ID: 2732943 • Letter: I

Question

Impact of Discounting Future Cash Flows for Impairment

Calculating the true impairment value of an asset involves estimating the fair value of it. As you discussed last week, estimating an accurate fair value of an asset can be particularly challenging. In many cases, companies use different techniques to determine the level of impairment of their assets, such as discounting future cash flows. While the use of these methods can be subjective and require a heightened ethical sensitivity, it provides essential information for company managers and investors.

Write a 2- to 4-page paper explaining in detail the issues of discounting and not discounting future cash flows for impairment and how that impacts the calculation of impairment as well as how this calculation impacts the balance sheet. In your response, also analyze the ethical considerations related to discounting of future cash flows for impairment. Provide your position on whether it is ethical to 'not discount' future cash flows for impairment. Be sure to support your position.

Explanation / Answer

As per IAS 36, first of all the impairment test is required on asset (fixed assets) if the indicators of impairment exists. The Carrying amount and reoverable amount is compared. If the carrying amount is more than than the recoverable amount then the difference is recognised as impairment loss.
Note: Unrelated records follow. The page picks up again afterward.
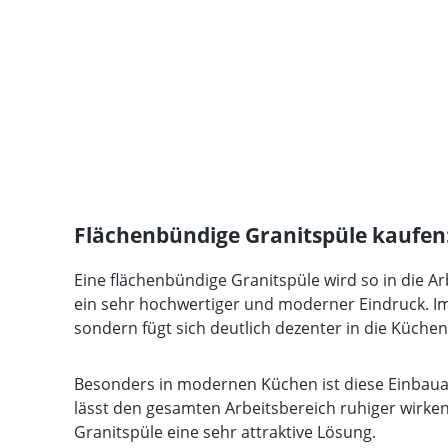
Flächenbündige Granitspüle kaufen: 
Eine flächenbündige Granitspüle wird so in die A
ein sehr hochwertiger und moderner Eindruck. Im G
sondern fügt sich deutlich dezenter in die Küchen
Besonders in modernen Küchen ist diese Einbauart 
lässt den gesamten Arbeitsbereich ruhiger wirke
Granitspüle eine sehr attraktive Lösung.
Further carrying amount means amount at which any asset or liability is placed in the blance sheet. Carrying amount is calculated using the formula:

Carrying amount = Historical cost - Accumulated depreciation - Accumulated Impairment

Recoverable amount is the higher of a) "Net Selling price" and b) "Value in use"

Net Sellinng price is calculate by reducing the expected disposal cost from Expected sales value (FV).

Concept of value in Use: Value in use means Present value of future cah flow. For the calculation of present value of future cash flows discounting menthod is used. Here cash flow includes cash flow from use of asset, cash outflow due to use of work of asset and terminal cash flow.

Assets are shown in the balance sheet on carrying amount and calculation of carrying amount requires the fiqure of accumulated impairment. Therefore the calculation of value in use and subsequently the value of recovarable amount has a direct impact on the value of assets shown in the balance sheet.

From the above details it is clear that discounting has a direct impact on impairement (as it helps is calculation of Recovarable amount) and also has impact on balance sheet (as it requires the carrying amount).

Ethical Considerations:

The discount rate must be pre-tax rate and not the post tax rate. The current market risk free discount rate shall be used for discounting the cash flows. Further there is an option of selection of rate from the followings: a) Entity WACC, b) Entity incremental borrowing rate, c) Other market borrowing rate. Entity can use different rate for different periods.

Future cash flows does not include: a) Cash flow which is independent from assets (receivables), b) Cash outflows that are recognised as liability (Payables), c) Taxation cash flow, d) Future restructuring cost not yet commited, e) Cash flows from financing activities, f) Cost incurred for future savings/reduction in cost.

As per my opinion and as per IAS 36, it is not ethical to "not discount" the future cash flows for impairment.